Informationen zum Weltpräventions- und Weltgedenktag:
http://www.agus-selbsthilfe.de/index.php?id=162
Was mich daran besonders berührt ist, dass die Kirchen Deutschlands sich stark dabei engagieren. Davor ziehe ich den Hut, denn jahrhunderteland wurden die Menschen, die durch Freitod aus dem Leben geschieden sind, nicht mal auf geweihter Friedhofserde, sondern außerhalb beerdigt.
Unterstützung finden Angehörige nach Suizid bei AGUS, die sich dieser speziellen Trauergruppe verschrieben hat.

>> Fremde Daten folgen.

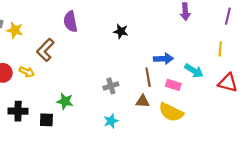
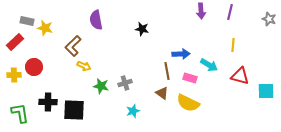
purple line: (228, 16) -> (230, 12), moved
yellow arrow: (27, 72) -> (84, 66), moved
gray cross: (111, 86) -> (125, 83), moved
green star: (65, 101) -> (101, 86), moved
brown triangle: (143, 101) -> (162, 93), turned 32
black square: (46, 120) -> (74, 110), size x1.6

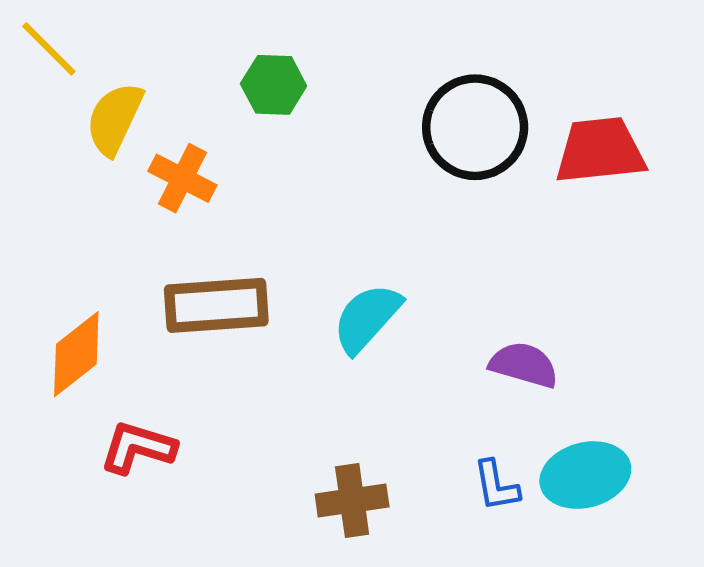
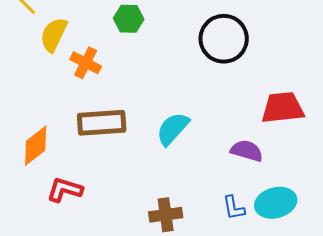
red trapezoid: (600, 151) -> (283, 108), moved

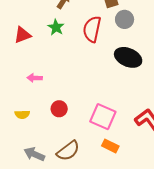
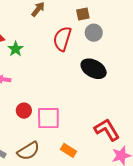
green star: (56, 27) -> (16, 49), moved
pink square: (103, 117) -> (48, 118), moved, turned -30

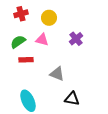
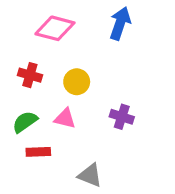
red cross: (21, 14) -> (30, 75), turned 32
purple cross: (76, 39) -> (122, 117), turned -32

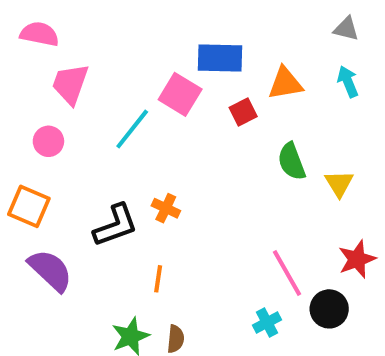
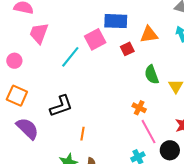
pink square: (180, 94) -> (95, 39), turned 30
pink circle: (48, 141) -> (14, 61), moved
orange cross: (166, 208) -> (139, 108), moved

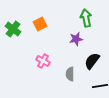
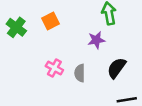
gray semicircle: (70, 74) -> (80, 73), moved

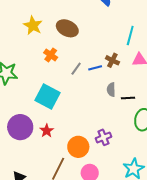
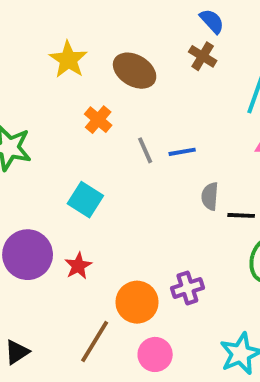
brown cross: (112, 60) -> (203, 56), moved
gray line: (76, 69) -> (145, 150), turned -64
cyan square: (47, 96) -> (85, 200), size x0.7

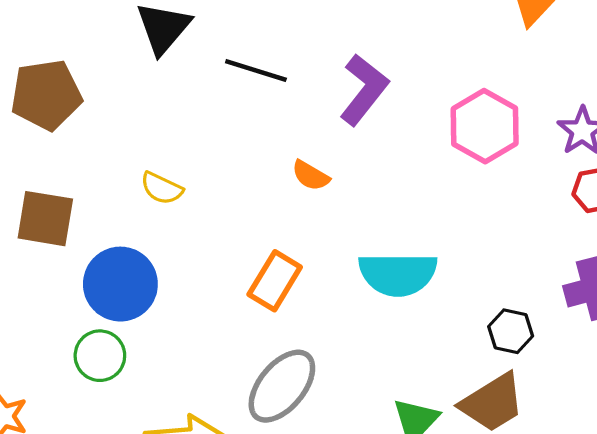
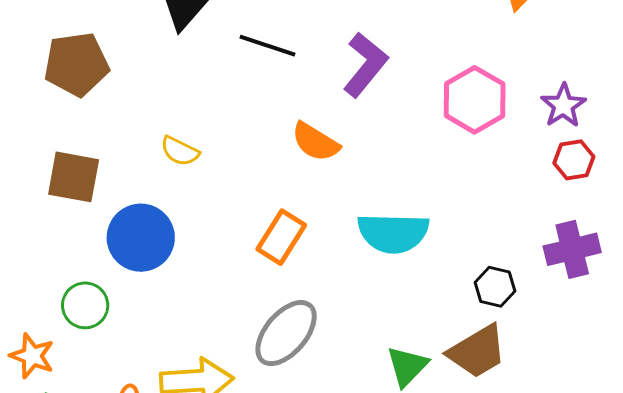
orange semicircle: (311, 176) -> (315, 142), size x1.4
green circle: (100, 356) -> (85, 305), moved

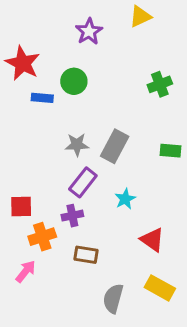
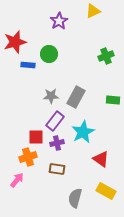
red star: (23, 63) -> (15, 42), turned 30
cyan star: (125, 199) -> (83, 132), size x1.6
red square: (21, 206) -> (36, 137), moved
purple cross: (72, 216) -> (57, 143), moved

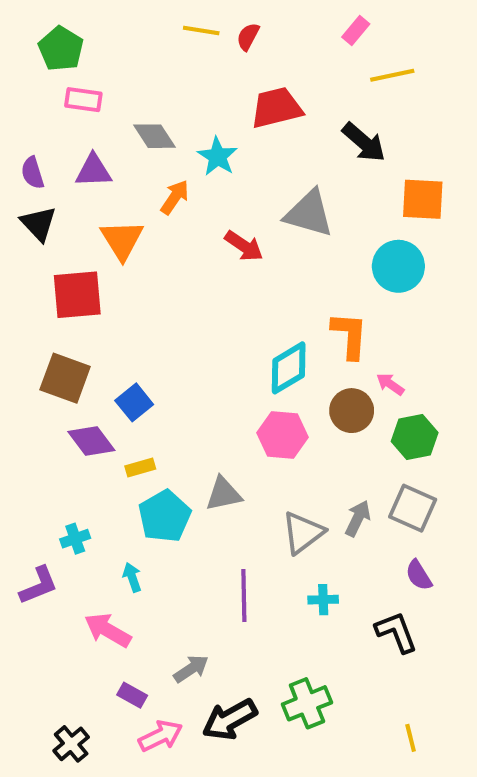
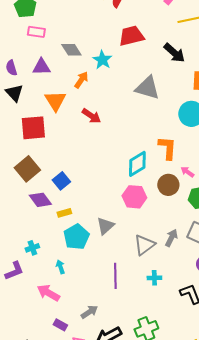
red arrow: (244, 246) -> (91, 116), moved
brown square: (65, 378) -> (27, 169), turned 30
gray triangle: (224, 494) -> (105, 226), turned -30

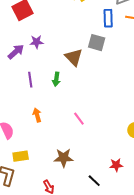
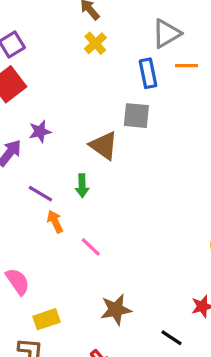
purple line: (30, 80) -> (40, 194), turned -42
orange arrow: (37, 115) -> (55, 222), moved
pink line: (79, 119) -> (91, 247), moved

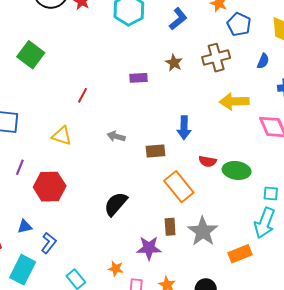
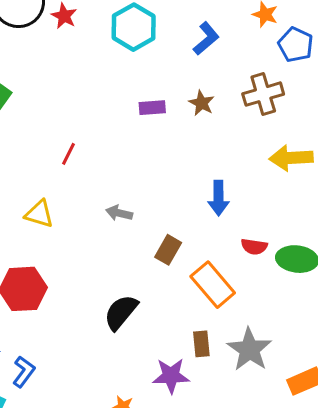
purple rectangle: (139, 78) -> (152, 108), moved
brown rectangle: (155, 151) -> (168, 250), moved, turned -54

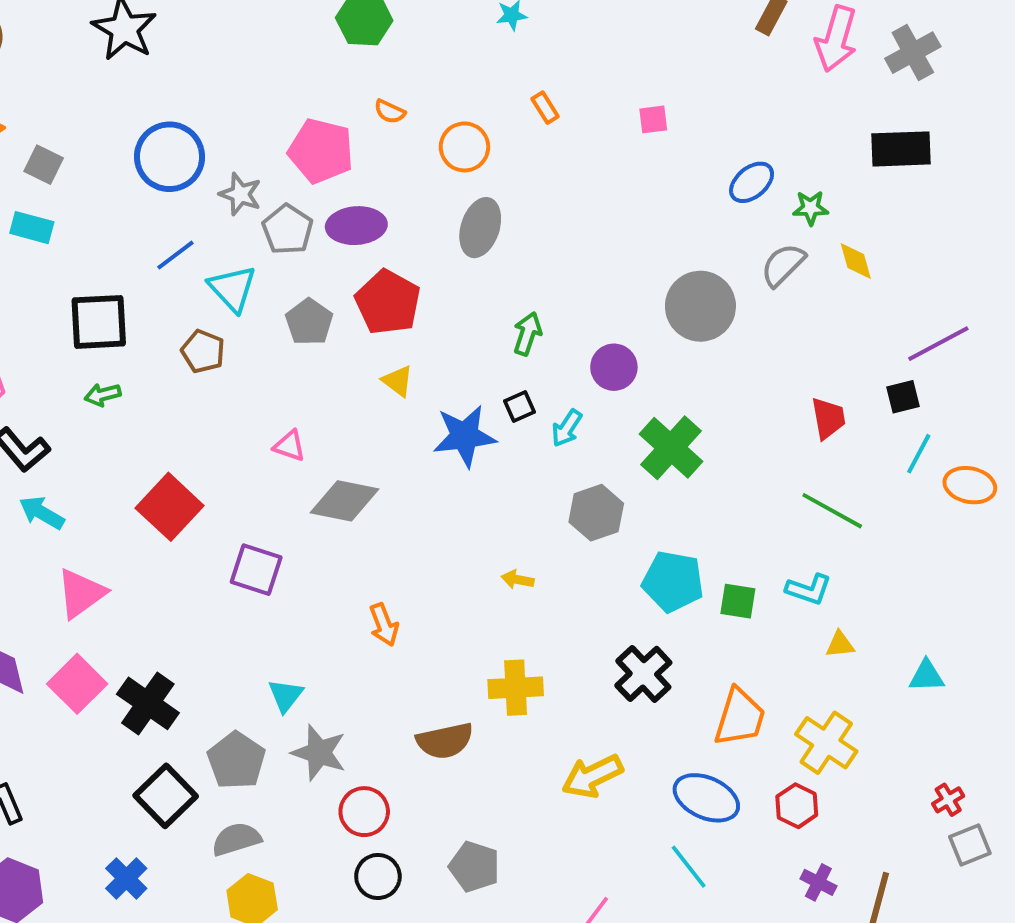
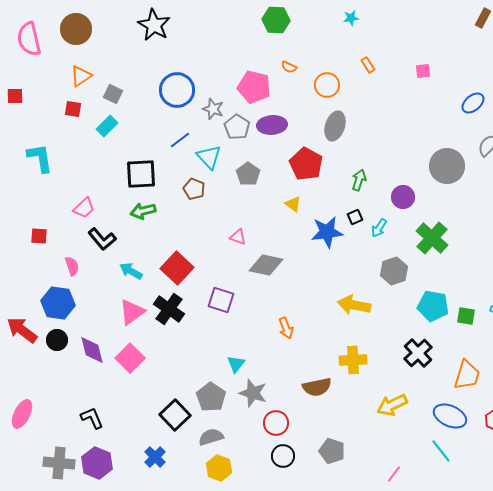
cyan rectangle: (32, 228) -> (107, 126), turned -60
red pentagon: (388, 302) -> (306, 164), moved
green arrow: (103, 395) -> (143, 211), size x1.4
cyan arrow: (42, 513) -> (131, 271), moved
yellow arrow: (518, 580) -> (354, 305), size x2.0
black cross: (148, 703) -> (169, 309), moved

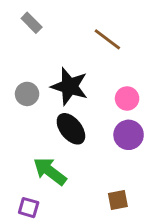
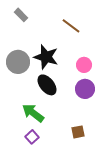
gray circle: (27, 94) -> (18, 62), size x1.5
purple square: (29, 208) -> (32, 137), moved, turned 32

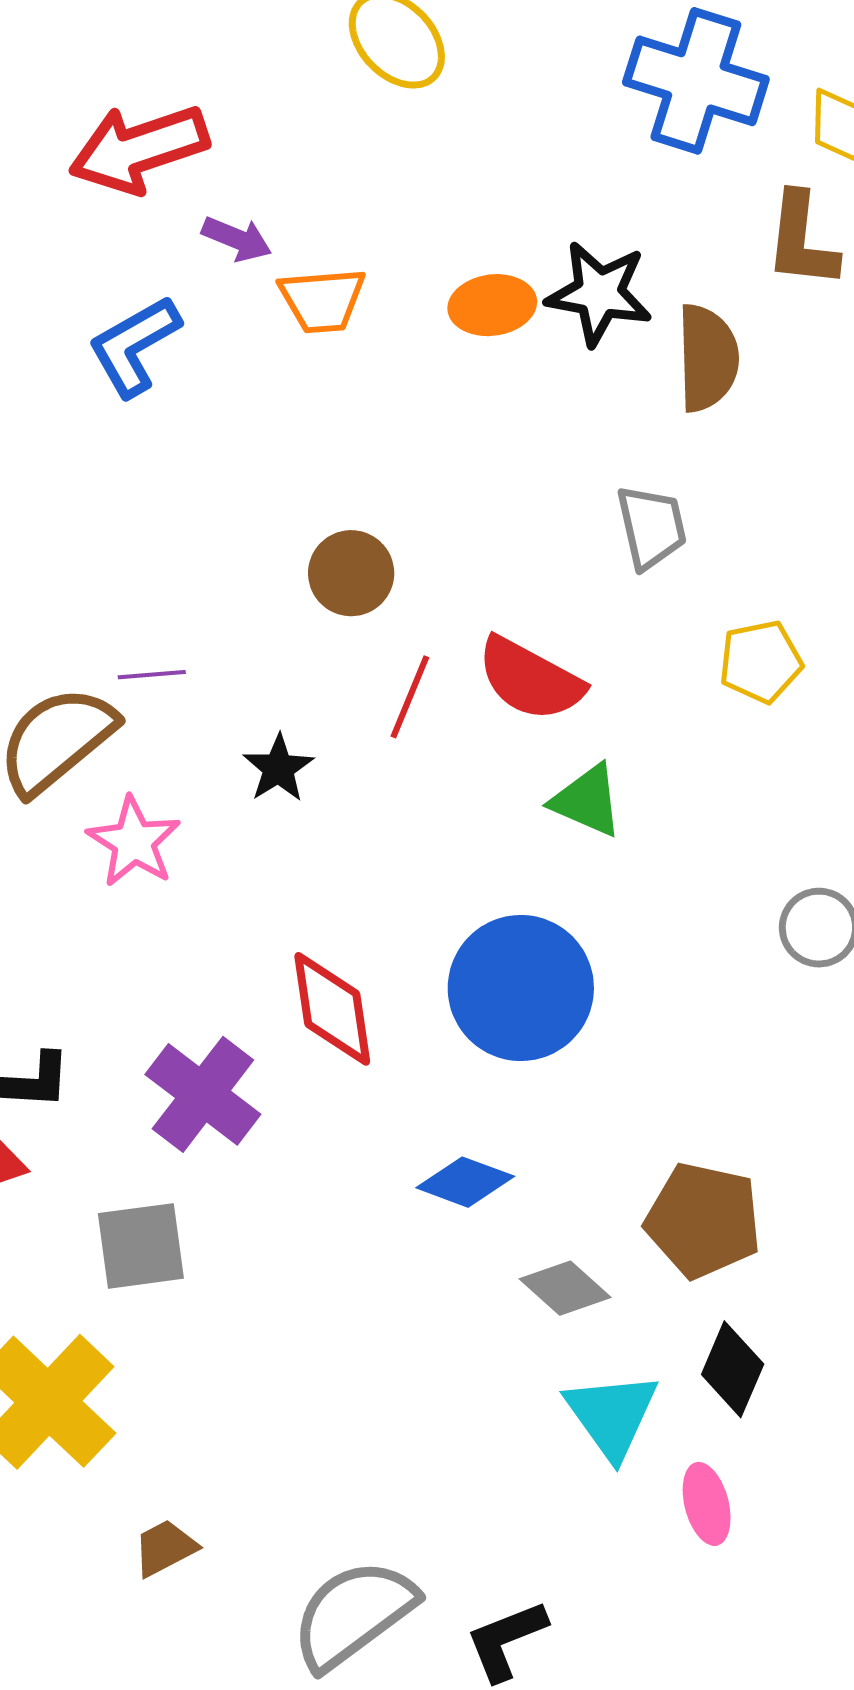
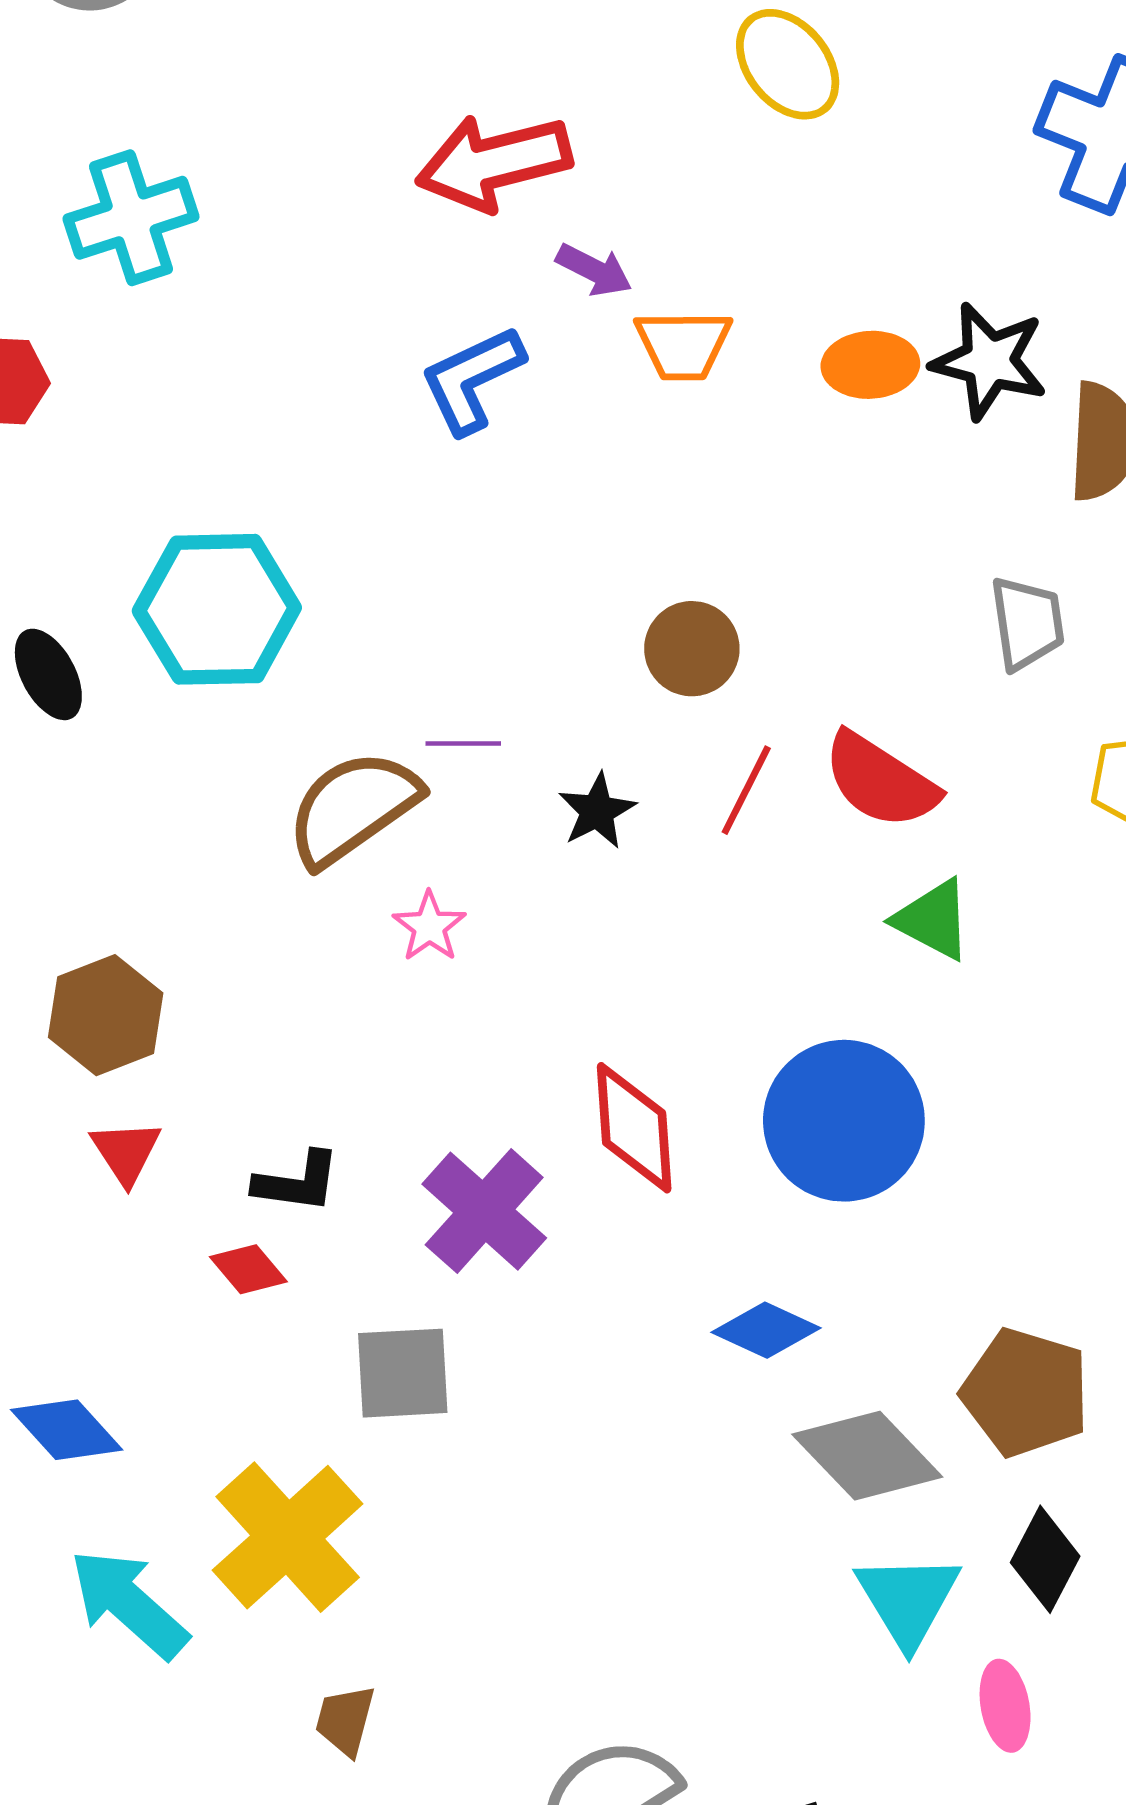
black star: (278, 768) -> (597, 811), moved
pink star: (134, 842) -> (429, 927), size x0.7
gray diamond: (565, 1288) -> (867, 1456), size x1.5
brown trapezoid: (165, 1548) -> (345, 1720), moved, turned -52

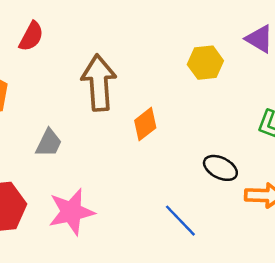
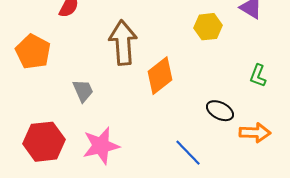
orange diamond: (145, 124) -> (160, 76), size x1.4
gray trapezoid: (49, 143) -> (83, 91), turned -50

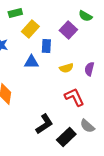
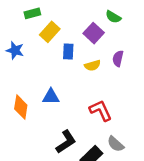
blue triangle: (31, 62) -> (51, 97), moved
yellow semicircle: (66, 68) -> (92, 65), moved
purple semicircle: (89, 69) -> (118, 58), moved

Zur Website der Selbsthilfegruppe AGUS: http://www.agus-selbsthilfe.de/
Nachdenklich, mitfühlende Grüße
Irene Wahle
Hallo Frau Wahle,
ich möchte Ihre Ausführungen noch um eine weitere Perspektive ergänzen, nicht um meine eigene, aber um eine, die ich sehr interessant fand. Es ist die des Medienwissenschaftlers Jochen Hörisch, der heute in 3sat “Kulturzeit” ein Interview zu dem Thema gegegeben hat. Für ihn ist das doch sonst so sinnfreie Fußballstadion bei der Trauerfeier zu einem sakralen Raum geworden. Und Hörisch glaubt auch, dass es nicht um das individuelle Schicksal Enkes ging, sondern um eine Projektionsfläche für all unsere Sinnkrisen. Hier das komplette Interview im Videostream: http://www.3sat.de/mediathek/mediathek.php?obj=15486&mode=play
Wahrscheinlich waren so viele Menschen dort, weil plötzlich auch einer der “Prominenten” von diesem Schicksal betroffen war. Ich würde diese Menschen nicht verurteilen, es war ja wirklich bei vielen die Erschütterung zu sehen. Natürlich gibt es in jeder Nachbarschaft viele dieser Schicksale, um die sich keiner kümmert. Ich selbst bin von Depression betroffen und hatte niemanden, der für mich da war, nicht mal mein Arzt. Es ist eine furchtbare Krankheit, für die auch keine einheitliche Behandlung gilt. Mich erschüttert es nicht, wenn ein Mensch keinen Ausweg mehr sieht und sich selbst richtet. Aber viele der Fans eines Vereins, die plötzlich sehen wie ihr Idol entzaubert wird, waren wahrscheinlich doch entsetzt. Hoffentlich gerät das Ganze nicht wieder in Vergessenheit und die guten Sprüche zur Beerdigung waren umsonst.
Liebe Wintersonne 47,
ich wünsche Ihnen vertrauensvolles und das aufrichtige Verlangen heil zu sein. Ärzte und Therapeuten können immer nur unterstützen. Alles was Sie brauchen, ist in Ihnen. Denn wer außer Sie selbst, kennt sie am Besten?